OpAgent

OpAgent is a powerful agentic framework designed for autonomous web navigation and operation. It comes in two primary modes to suit different use cases: a full-featured Agentic Framework for state-of-the-art performance, and a streamlined Single-Model Mode for ease of use and quick deployment.

News

📄📄📄 [2026/02/14] We have released our technical report. Please refer to OpAgent Technical Report for details.

🔥🔥🔥 [2026/01/22] We are pleased to announce that Opagent achieves a remarkable 71.6% resolve rate on the Webarena leaderboard.

Overview

This repository provides the code and models for OpAgent, an operator agent for web navigation. We offer two distinct modes:

OpAgent: Single-Model Mode (opagent_single_model/ directory)
- A simplified, end-to-end approach where a single, powerful Vision-Language Model (VLM) directly performs web navigation tasks.
- This mode is designed for accessibility and quick deployment, offering a powerful yet easy-to-use solution for web automation.
- Perfect for developers who want to quickly integrate a web agent into their applications.
OpAgent: The Full Agentic Framework (opagent/ directory)
- An advanced, multi-agent system composed of a Planner, Grounder, Reflector, and Summarizer.
- This architecture enables sophisticated reasoning, robust error recovery, and self-correction, achieving top-tier performance on complex, long-horizon web tasks.
- Ideal for researchers and users seeking maximum performance and a deep dive into agentic AI architectures.

Performance Highlights

1. Single-Model Enhancement via Online RL

We employ an innovative Online Agentic Reinforcement Learning (RL) pipeline to significantly improve the capability of a single VLM. Our RL-enhanced model (RL-HybridReward-Zero) achieves a 38.1% success rate (@Pass5) on WebArena, outperforming other monolithic baselines and demonstrating a 10.7% absolute improvement over the original model.

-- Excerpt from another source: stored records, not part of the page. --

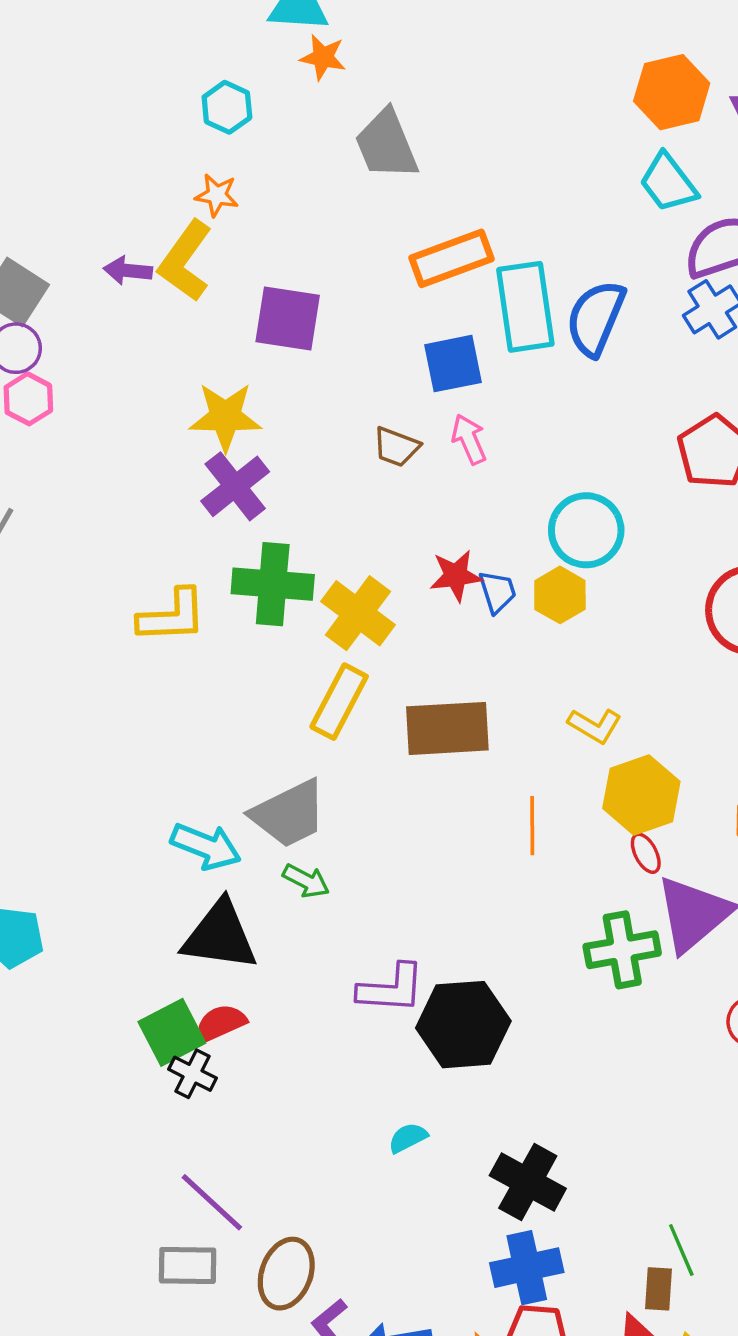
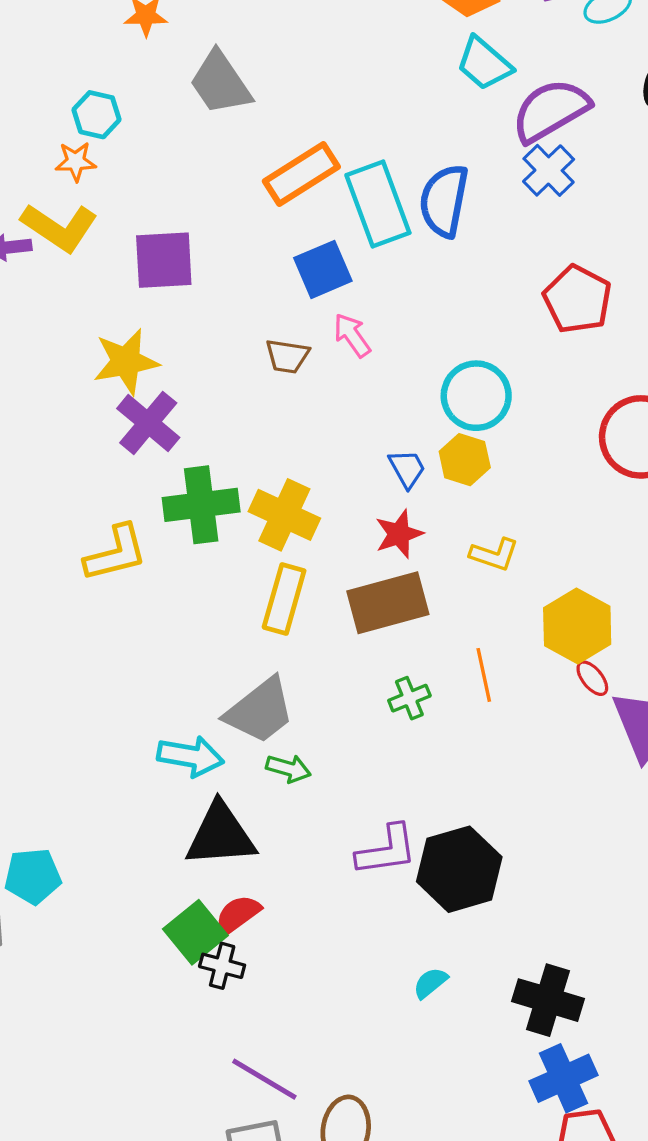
cyan hexagon: (227, 107) -> (96, 115), moved
yellow L-shape: (185, 261) -> (59, 227), turned -80
red star: (456, 576) -> (399, 534), moved
yellow L-shape: (595, 726) -> (494, 554), moved
green cross: (622, 950) -> (409, 698), moved, size x0.6

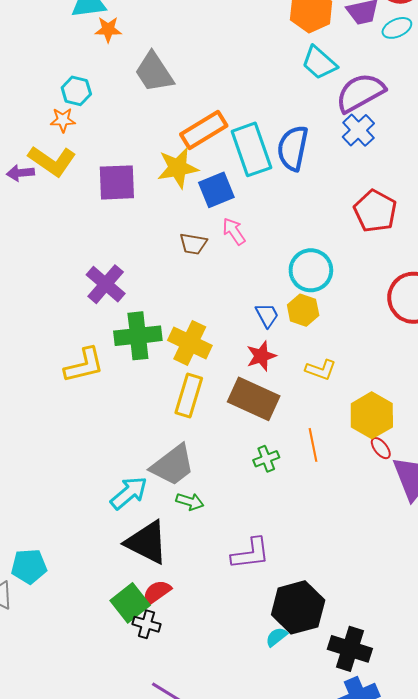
yellow star: (126, 362) -> (178, 168), moved
brown rectangle: (388, 603) -> (254, 399), turned 39
cyan arrow: (191, 756) -> (129, 493), turned -51
black triangle: (221, 835) -> (147, 542), turned 30
black hexagon: (459, 869) -> (298, 607), moved

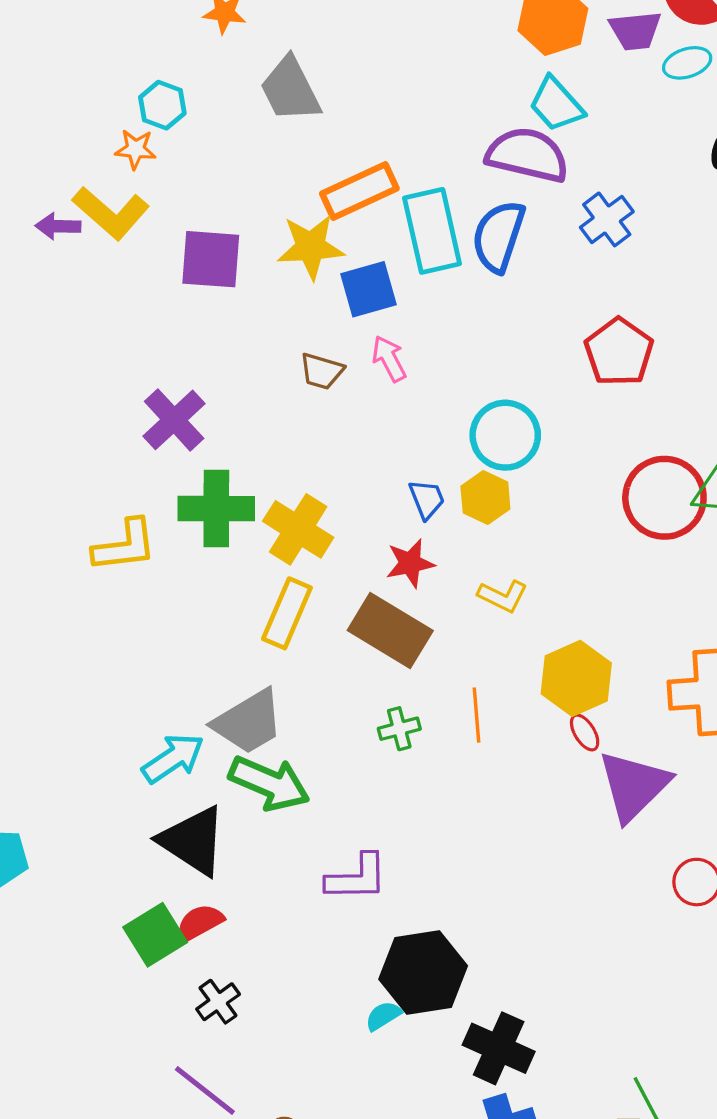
purple semicircle: (360, 93) -> (527, 155), moved, turned 36
green arrow: (190, 502) -> (269, 783), size x1.8
black cross: (146, 624) -> (218, 1002), moved, turned 32

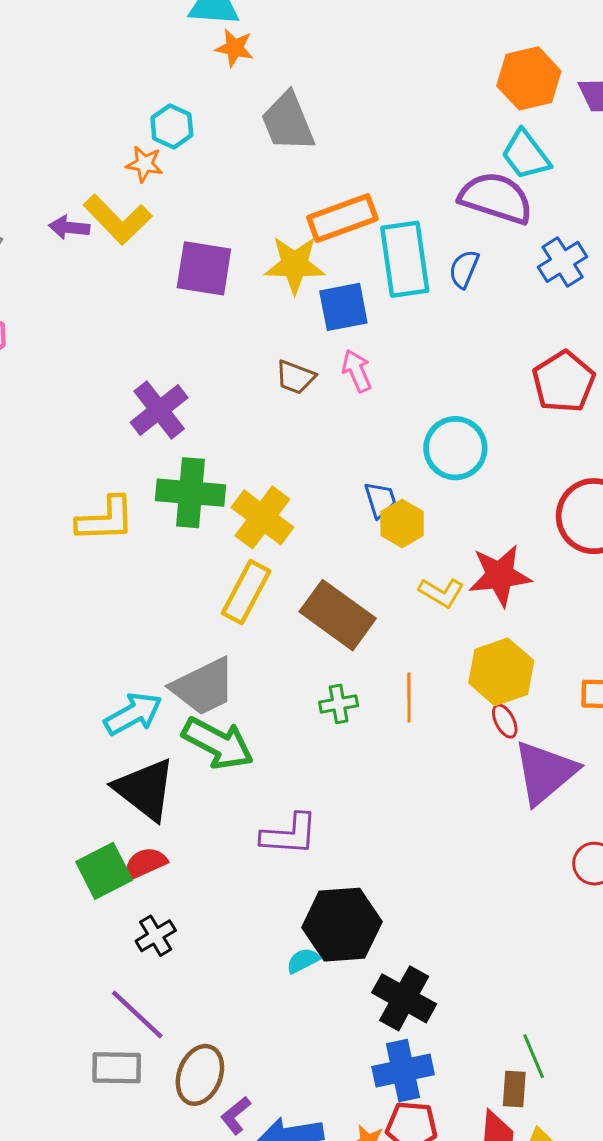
blue semicircle: (498, 236) -> (464, 269), size x0.6
yellow hexagon: (485, 498) -> (402, 523), moved
red star: (410, 563) -> (500, 575), moved, size x1.4

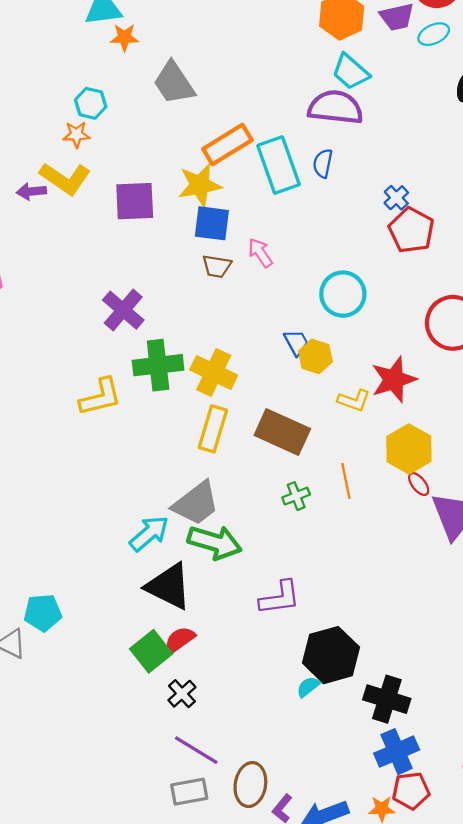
blue cross: (563, 262) -> (396, 198), moved, size x0.7
blue square: (343, 307) -> (212, 223), moved, turned 30
black cross: (156, 936) -> (182, 694), moved

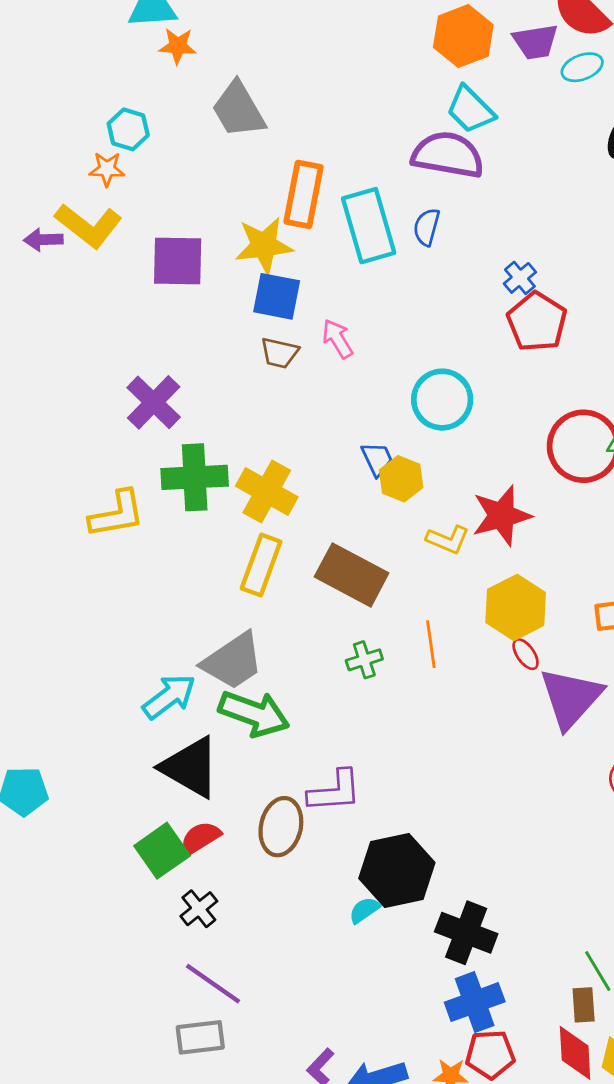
orange rectangle: (227, 144) -> (304, 194), turned -51
brown ellipse: (250, 785) -> (281, 827), moved

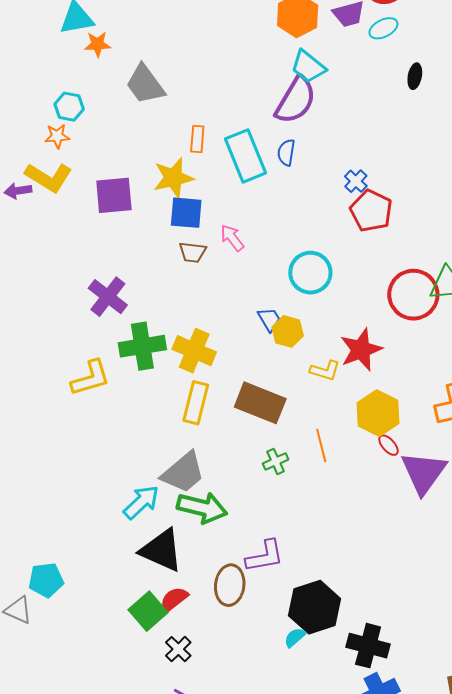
purple semicircle: (448, 155) -> (296, 100), turned 117
orange rectangle: (304, 194) -> (197, 139), size x0.6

2. Agentic Framework SOTA Performance

Our full agentic framework, OpAgent, achieves a state-of-the-art (SOTA) 71.6% resolve rate on the WebArena benchmark (formerly OAgent on the WebArena leaderboard), securing the #1 position on the leaderboard on Jan. 2026.

Getting Started

Depending on which mode you'd like to use, please follow the instructions below.

🚀 Mode 1: Single-Model Mode (`opagent_single_model/`)

This mode provides a ready-to-use, interactive web agent powered by a single model. It's the quickest way to see OpAgent in action.

For detailed installation and usage instructions, please refer to the README in the opagent_single_model directory:

➡️ Go to Single-Model Mode Usage Guide ⬅️

A quick preview of how to get started:

cd opagent_single_model
pip install -r requirements.txt
python main.py

🚀 Mode 1: Agentic Framework (`opagent/`)

This mode utilizes a multi-agent architecture (Planner, Grounder, etc.) to achieve the highest performance.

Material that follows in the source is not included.